Dans ces catégories, les participants se sont également vu attribuer soit un régime riche en graisses et faible en glucides, soit un régime faible en graisses et riche en glucides. Cela a créé quatre groupes de régimes : omnivore riche en graisses (OHF), omnivore riche en glucides (OHC), semi-végétarien riche en graisses (VHF) et semi-végétarien riche en glucides (VHC).
L’IMC (indice de masse corporelle) des participants variait entre 20 et 35. Tous les participants étaient non-fumeurs, non-végétariens et n’avaient aucune complication grave (par exemple, diabète sucré de type 2, cancer, maladie rénale ou hépatique) ni allergie et/ou intolérance alimentaire.
Quel régime a produit le plus grand changement ?
Les chercheurs ont découvert que le groupe OHF, dont le régime alimentaire restait le plus proche de celui des participants avant l’étude, ne présentait aucun changement significatif dans les marqueurs biologiques de l’âge.

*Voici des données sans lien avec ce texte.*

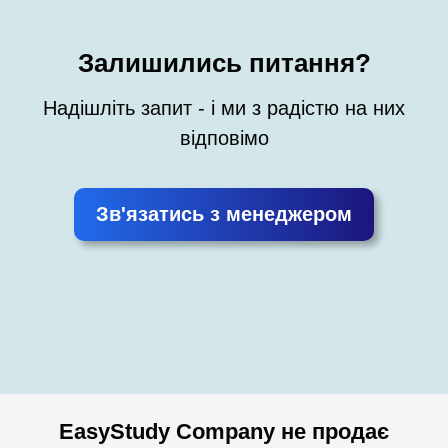
Залишились питання?
Надішліть запит - і ми з радістю на них
відповімо
Зв'язатись з менеджером
EasyStudy Company не продає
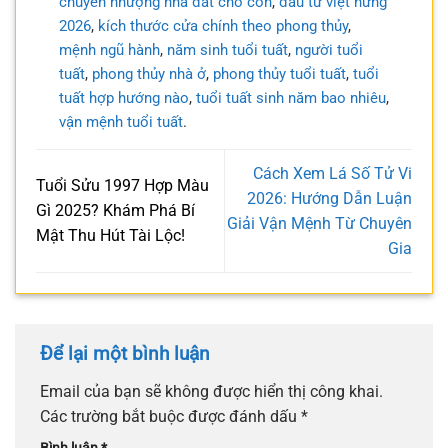
chuyển nhượng nhà đất cho con
,
đầu tư việt hưng
2026
,
kích thước cửa chính theo phong thủy
,
mệnh ngũ hành
,
năm sinh tuổi tuất
,
người tuổi
tuất
,
phong thủy nhà ở
,
phong thủy tuổi tuất
,
tuổi
tuất hợp hướng nào
,
tuổi tuất sinh năm bao nhiêu
,
vận mệnh tuổi tuất
.
Cách Xem Lá Số Tử Vi
Tuổi Sửu 1997 Hợp Màu
2026: Hướng Dẫn Luận
Gì 2025? Khám Phá Bí
Giải Vận Mệnh Từ Chuyên
Mật Thu Hút Tài Lộc!
Gia
Để lại một bình luận
Email của bạn sẽ không được hiển thị công khai.
Các trường bắt buộc được đánh dấu
*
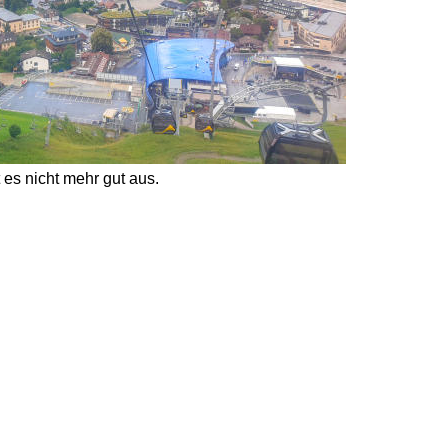
 es nicht mehr gut aus. 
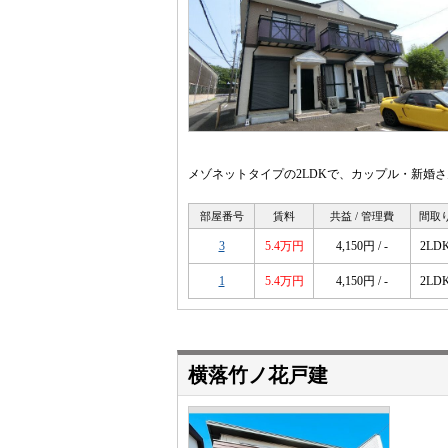
メゾネットタイプの2LDKで、カップル・新婚
部屋番号
賃料
共益 / 管理費
間取
3
5.4万円
4,150円 / -
2LD
1
5.4万円
4,150円 / -
2LD
横落竹ノ花戸建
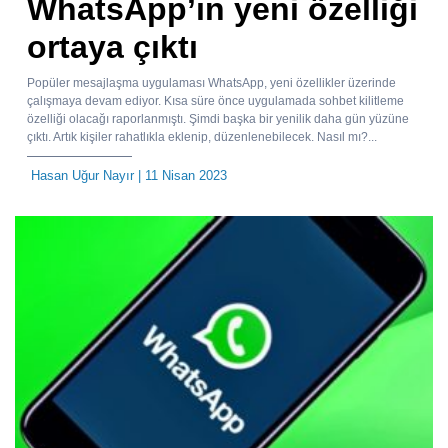
WhatsApp’ın yeni özelliği
ortaya çıktı
Popüler mesajlaşma uygulaması WhatsApp, yeni özellikler üzerinde
çalışmaya devam ediyor. Kısa süre önce uygulamada sohbet kilitleme
özelliği olacağı raporlanmıştı. Şimdi başka bir yenilik daha gün yüzüne
çıktı. Artık kişiler rahatlıkla eklenip, düzenlenebilecek. Nasıl mı?...
Hasan Uğur Nayır
| 11 Nisan 2023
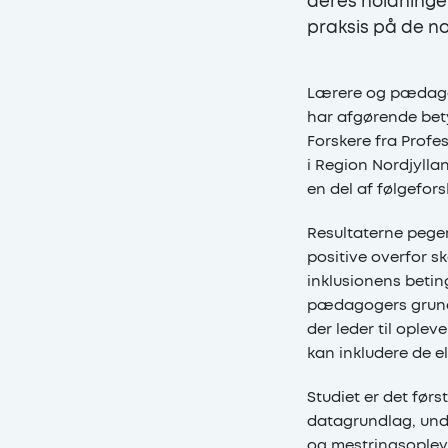
deres holdninger 
praksis på de no
Lærere og pædagoge
har afgørende bety
Forskere fra Profe
i Region Nordjylla
en del af følgefor
Resultaterne pege
positive overfor 
inklusionens betin
pædagogers grundl
der leder til oplev
kan inkludere de e
Studiet er det før
datagrundlag, und
og mestringsoplevel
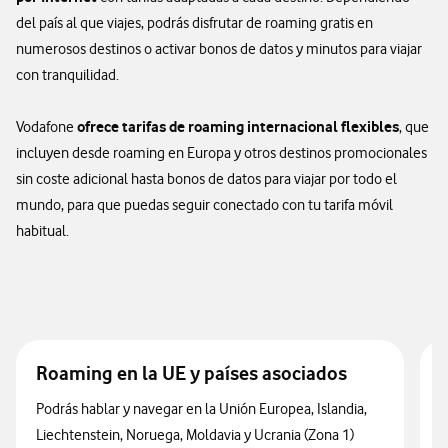
del país al que viajes, podrás disfrutar de roaming gratis en
numerosos destinos o activar bonos de datos y minutos para viajar
con tranquilidad.
ofrece tarifas de roaming internacional flexibles
Vodafone
, que
incluyen desde roaming en Europa y otros destinos promocionales
sin coste adicional hasta bonos de datos para viajar por todo el
mundo, para que puedas seguir conectado con tu tarifa móvil
habitual.
Roaming en la UE y países asociados
Podrás hablar y navegar en la Unión Europea, Islandia,
D
I
Liechtenstein, Noruega, Moldavia y Ucrania (Zona 1)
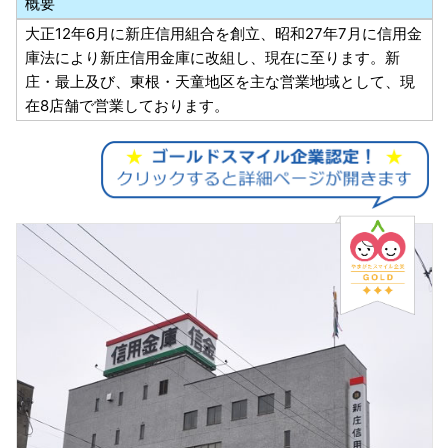
概要
大正12年6月に新庄信用組合を創立、昭和27年7月に信用金
庫法により新庄信用金庫に改組し、現在に至ります。新
庄・最上及び、東根・天童地区を主な営業地域として、現
在8店舗で営業しております。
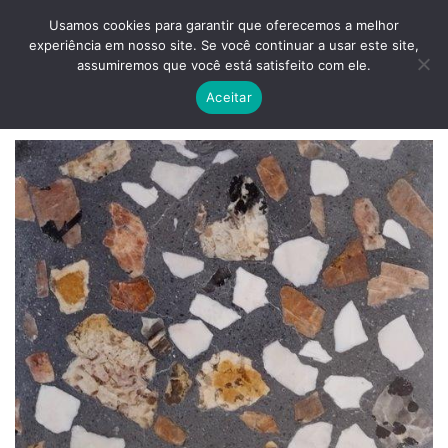
Skip
ADD ANYTHING HERE OR JUST REMOVE IT...
Usamos cookies para garantir que oferecemos a melhor
to
experiência em nosso site. Se você continuar a usar este site,
content
0
assumiremos que você está satisfeito com ele.
Aceitar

Cependant, les trois autres groupes ont tous présenté une réduction de leur âge biologique. Les preuves statistiques les plus solides provenaient du groupe OHC, qui suivait un régime omnivore riche en glucides et pauvre en graisses. Dans ce groupe, 14 pour cent de l’énergie provenait des protéines, 28 à 29 pour cent des graisses et 53 pour cent des glucides.
Bien que les résultats suggèrent que l’alimentation puisse influencer le vieillissement biologique de manière étonnamment rapide, les chercheurs préviennent qu’on ne sait toujours pas si ces améliorations durent à long terme ou conduisent à des réductions durables de l’âge biologique.
Les chercheurs réclament des études plus longues
“Des changements alimentaires à plus long terme sont nécessaires pour évaluer si les changements alimentaires modifient le risque de maladies liées à l’âge”, a déclaré le professeur agrégé Alistair Senior, de l’École des sciences de la vie et de l’environnement et du Centre Charles Perkins, qui a supervisé la recherche.
“Il est trop tôt pour dire avec certitude que des changements spécifiques au régime alimentaire prolongeront votre vie. Mais cette recherche offre une première indication des avantages potentiels des changements alimentaires plus tard dans la vie”, a déclaré le Dr Andrews.
“Les recherches futures devraient déterminer si ces résultats s’étendent à d’autres cohortes et si les changements enregistrés sont durables ou prédictifs des résultats à long terme.”